Report all lines below with the word "without".

Content starts

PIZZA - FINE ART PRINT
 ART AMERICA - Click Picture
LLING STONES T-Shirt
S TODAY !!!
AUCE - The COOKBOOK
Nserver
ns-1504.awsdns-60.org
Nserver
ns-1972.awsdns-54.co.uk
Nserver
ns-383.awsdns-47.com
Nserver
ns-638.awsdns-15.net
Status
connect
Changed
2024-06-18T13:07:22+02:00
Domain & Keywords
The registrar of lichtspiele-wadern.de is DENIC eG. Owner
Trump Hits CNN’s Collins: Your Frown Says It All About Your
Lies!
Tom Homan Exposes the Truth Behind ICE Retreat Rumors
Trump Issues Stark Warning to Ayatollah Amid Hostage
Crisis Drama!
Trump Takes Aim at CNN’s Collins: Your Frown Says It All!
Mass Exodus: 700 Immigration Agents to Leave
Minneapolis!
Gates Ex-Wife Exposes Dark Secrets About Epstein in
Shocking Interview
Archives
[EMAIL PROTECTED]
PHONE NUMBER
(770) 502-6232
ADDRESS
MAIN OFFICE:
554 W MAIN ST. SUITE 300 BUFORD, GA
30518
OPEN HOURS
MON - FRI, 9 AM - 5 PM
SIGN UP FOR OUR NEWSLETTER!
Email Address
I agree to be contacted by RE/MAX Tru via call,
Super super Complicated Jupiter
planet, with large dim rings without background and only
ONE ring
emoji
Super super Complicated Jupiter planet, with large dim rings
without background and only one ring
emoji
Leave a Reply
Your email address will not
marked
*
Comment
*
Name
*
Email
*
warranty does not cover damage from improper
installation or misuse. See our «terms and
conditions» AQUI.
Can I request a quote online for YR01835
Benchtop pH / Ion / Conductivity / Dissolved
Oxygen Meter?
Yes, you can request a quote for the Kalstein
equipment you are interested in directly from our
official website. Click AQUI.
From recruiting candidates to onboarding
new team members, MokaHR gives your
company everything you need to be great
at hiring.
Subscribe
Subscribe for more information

Content ends

• [TASK RESPONSE]:
planet, with large dim rings without background and only
without background and only one ring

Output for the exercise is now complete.